Further, Mr. Barrett has not identified any "non-judicial" act for which he seeks to hold Judge Marbley liable. As the Court of Appeals explained in Ireland v. Tunis, 113 F.3d 1435, 1441 (6th Cir. 1997), two factors, both set out in Stump v. Sparkman, supra, determine whether a judge's act is a judicial one. First, the courts look to see if the act in question is one which a judge normally performs. Second, they look to see if "the parties dealt with the judge in his or her judicial capacity." Mr. Barrett has not pointed to any act done by Judge Marbley which would be something not usually performed by a judge. Judge Marbley conducted an arraignment, took a guilty plea, and imposed sentence. "Conducting hearings, taking guilty pleas, and imposing criminal sentences are functions that a judge typically performs." Henderson v. Alabama, 2008 WL 4265049, *5 (S.D. Ala. Sept. 12, 2008). And Mr. Barrett has not claimed that he dealt with Judge Marbley anywhere but in the courtroom, or in any situation where Judge Marbley was not acting as the judge in Mr. Barrett's case. Consequently, Judge Marbley is absolutely immune from Mr. Barrett's claims for money damages. That applies not only to the constitutional or civil rights claims in the complaint, but to any tort claims for fraud or misrepresentation. See Mikkilineni v. Com. of Pennsylvania, 2003 WL 21854754, *5 (D.D.C. Aug. 5, 2003)("[b]ecause the alleged tortious acts are judicial acts, the judicial immunity defense applies ...").
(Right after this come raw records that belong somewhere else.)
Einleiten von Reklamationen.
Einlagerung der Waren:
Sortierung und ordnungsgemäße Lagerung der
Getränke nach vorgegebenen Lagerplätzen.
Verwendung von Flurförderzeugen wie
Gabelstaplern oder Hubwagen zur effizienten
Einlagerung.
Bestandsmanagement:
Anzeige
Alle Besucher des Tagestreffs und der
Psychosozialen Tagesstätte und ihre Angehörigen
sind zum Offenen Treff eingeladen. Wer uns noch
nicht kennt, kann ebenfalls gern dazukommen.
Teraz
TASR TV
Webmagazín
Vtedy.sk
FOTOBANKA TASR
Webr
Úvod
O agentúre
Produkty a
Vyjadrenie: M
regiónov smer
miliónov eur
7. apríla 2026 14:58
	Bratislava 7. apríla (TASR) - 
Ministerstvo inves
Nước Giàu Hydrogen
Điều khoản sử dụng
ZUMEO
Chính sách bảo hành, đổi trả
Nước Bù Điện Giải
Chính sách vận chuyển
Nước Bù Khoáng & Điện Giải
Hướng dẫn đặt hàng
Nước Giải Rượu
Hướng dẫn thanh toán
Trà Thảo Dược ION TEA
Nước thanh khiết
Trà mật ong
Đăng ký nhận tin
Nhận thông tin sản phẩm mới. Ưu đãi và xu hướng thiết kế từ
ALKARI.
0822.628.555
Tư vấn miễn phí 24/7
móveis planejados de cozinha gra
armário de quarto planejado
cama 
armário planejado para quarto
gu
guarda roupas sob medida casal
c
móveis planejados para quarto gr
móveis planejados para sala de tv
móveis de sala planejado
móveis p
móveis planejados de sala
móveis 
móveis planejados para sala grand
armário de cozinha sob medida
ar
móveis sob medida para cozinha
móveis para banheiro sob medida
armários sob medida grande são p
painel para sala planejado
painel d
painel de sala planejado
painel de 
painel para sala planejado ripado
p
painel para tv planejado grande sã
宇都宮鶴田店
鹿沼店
B. Assistant United States Attorney Dominguez

Mr. Barrett's claims against AUSA Dominguez are slightly more detailed. He accuses Mr. Dominguez of withholding information from him - apparently information about the nature of the United States court system - and fraudulently inducing him into entering into a plea agreement. Those claims, too, are barred by an absolute immunity: the "absolute immunity for conduct of prosecutors that [is] 'intimately associated with the judicial phase of the criminal process.'" Buckley v. Fitzsimmons, 509 U.S. 259, 270 (1993), quoting Imbler v. Pachtman, 424 U.S. 409, 430 (1976).

Like judges, prosecutors were immune at common law from suits challenging their conduct as prosecutors. In Imbler, the Supreme Court considered whether that immunity should also apply to claims that a prosecutor violated the civil or constitutional rights of a criminal defendant. In holding that a prosecutor should not be forced to defend himself or herself in a subsequent civil action brought by a dissatisfied litigant, the Supreme Court quoted with approval this language from Pearson v. Reed, 6 Cal.App.2d 277, 287, 44 P.2d 592, 597 (1935):

The office of public prosecutor is one which must be administered with courage and independence. Yet how can this be if the prosecutor is made subject to suit by those whom he accuses and fails to convict? To allow this would open the way for unlimited harassment and embarrassment of the most conscientious officials by those who would profit thereby.
Imbler, 424 U.S. at 423. The Supreme Court observed "that harassment by unfounded litigation would cause a deflection of the prosecutor's energies from his public duties, and the possibility that he would shade his decisions instead of exercising the independence of judgment required by his public trust." Id. For those reasons, so long as a prosecutor is functioning as a prosecutor, and not in some other capacity, absolute immunity applies to his or her actions.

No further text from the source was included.